Aunque parezca paradójico, pocas formas literarias hay más universales que la literatura del diario. Cuánto hemos leído sobre la fatalidad del yo en la literatura, cuántas páginas sobre la tortura de la primera persona, sobre la ausencia de universalidad en unas íntimas notas biográficas. No son pocos los que piensan que la literatura ha de abrirse, en una huida hacia fuera, en la observación radical de lo ajeno sin tener en cuenta lo propio. Y sin embargo, qué bien nos conocemos y reconocemos en los diarios de otros. Cuánto hay de nosotros en sus quehaceres de cada día. ¿No era acaso lo contrario?
Para nada. España atesora en su larga historia literaria una herencia de diaristas que han sido capaces de hablar del mundo desde su particularísima realidad. Si antes lo lograron Ana Frank, Montaigne o Kafka —por citar una triada conocida—, los escritores españoles no quedan por detrás en este género. Una vida tan delirante no podía quedar sin su reflejo en papel. Así pues, no están en este artículo todos ni hay aquí un orden calculado. Son sencillamente algunos de los que he leído y aquellos que más he disfrutado, acaso aquellos diarios que, sin conocerme, me han hablado de mí.
Los diarios de Rosa Chacel
La vida de Rosa Chacel da cuenta de su interés. Escritora exiliada, viajera empedernida, compañera del abandono, Chacel pronto comenzó a volcar su bullicioso mundo interior en el folio en blanco. Es ella un ejemplo de la escritura antes comentada, nacida de las entrañas, casi como una necesidad. En constante relación con el resto de su obra —especialmente las novelas—, Rosa Chacel juega con la palabra en el limbo, difuso, entre ficción y realidad. «Mi adiós a París ha sido el primer adiós de mi vida: probablemente porque es mi primer adiós a la vida». Esto es para cincelarlo.
El quadern de Pla
Sin tener muy claro qué es un «clásico» en esto de los libros —¿dependerá de su antigüedad? ¿Acaso de sus ventas millonarias? ¿Favorece la mortalidad del autor?—, el Cuaderno gris de Pla es un clásico. La catalanidad de este escritor se concreta en un diario de frases cortas y mucha puntuación. Digamos, por usar un término suyo, que Josep Pla es conocedor de su realidad más inmediata y en ella capta sus expresiones más manicomiales. Su cuaderno es de lectura sardónica y asombrosa simplicidad, a veces «de la sequedad del whisky». Hay quienes critican la revisión, algo excesiva, de sus diarios, pero el Quadern gris es un antídoto contra los revisionistas. Y con apenas veintiún años nos dejó algunas greguerías —toda la buena prosa es aforizable, recuerda Enrique García-Máiquez— para la posteridad: «Es mucho más difícil describir que opinar. Infinitamente más. En vista de lo cual todo el mundo opina».

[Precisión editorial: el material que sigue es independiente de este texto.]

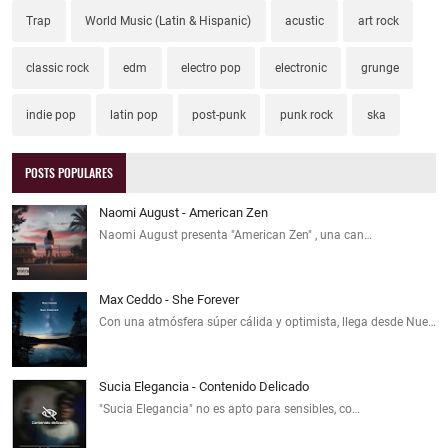
Trap
World Music (Latin & Hispanic)
acustic
art rock
classic rock
edm
electro pop
electronic
grunge
indie pop
latin pop
post-punk
punk rock
ska
POSTS POPULARES
Naomi August - American Zen
Naomi August presenta "American Zen" , una can…
Max Ceddo - She Forever
Con una atmósfera súper cálida y optimista, llega desde Nue…
Sucia Elegancia - Contenido Delicado
"Sucia Elegancia" no es apto para sensibles, co…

Las aventuras de Julio Camba
Yo no sé muy bien qué decir de Camba. El escritor gallego es mi favorito y quizás sea el único de quien haya leído toda su obra. ¡Completa! A don Julio lo sacó el periodismo de su tierra natal para hacerlo un escritor universal. De Londres a Berlín, pasando por el sur de España, recogió en sus crónicas el sentir de un continente entero. Nunca sabremos qué hacía un tipo como él en un sitio como ese, pero su dedicación a las crónicas de viaje le consagraron como el gran corresponsal español. Dicen que Winston Churchill escribió más páginas que Shakespeare y Dickens juntos; bien, pues algo parecido podríamos decir de Camba con Cervantes. Muy recomendable empezar por Mis páginas mejores.
El salón de Trapiello
Famosos son ya los diarios de Andrés Trapiello, uno di noi. Cada uno de sus pasos queda reflejado en una escritura sencilla, frenética y abundante. Su Salón de los pasos perdidos, que constituye una obra de diecinueve tomos que suman más de 12.000 páginas, tardó en ser acogido benignamente por el mundo editorial y la crítica. Pero el éxito de Trapiello siempre ha residido en sus lectores, una no tan pequeña tribu de fieles. Hace poco dijo que continuaría hasta morir. «Lo tengo muy claro: esto terminara cuando no pueda más, cuando me muera. Mientras haya vida por vivir seguiré con el empeño». Celebramos que aún le quedan pasos, claro.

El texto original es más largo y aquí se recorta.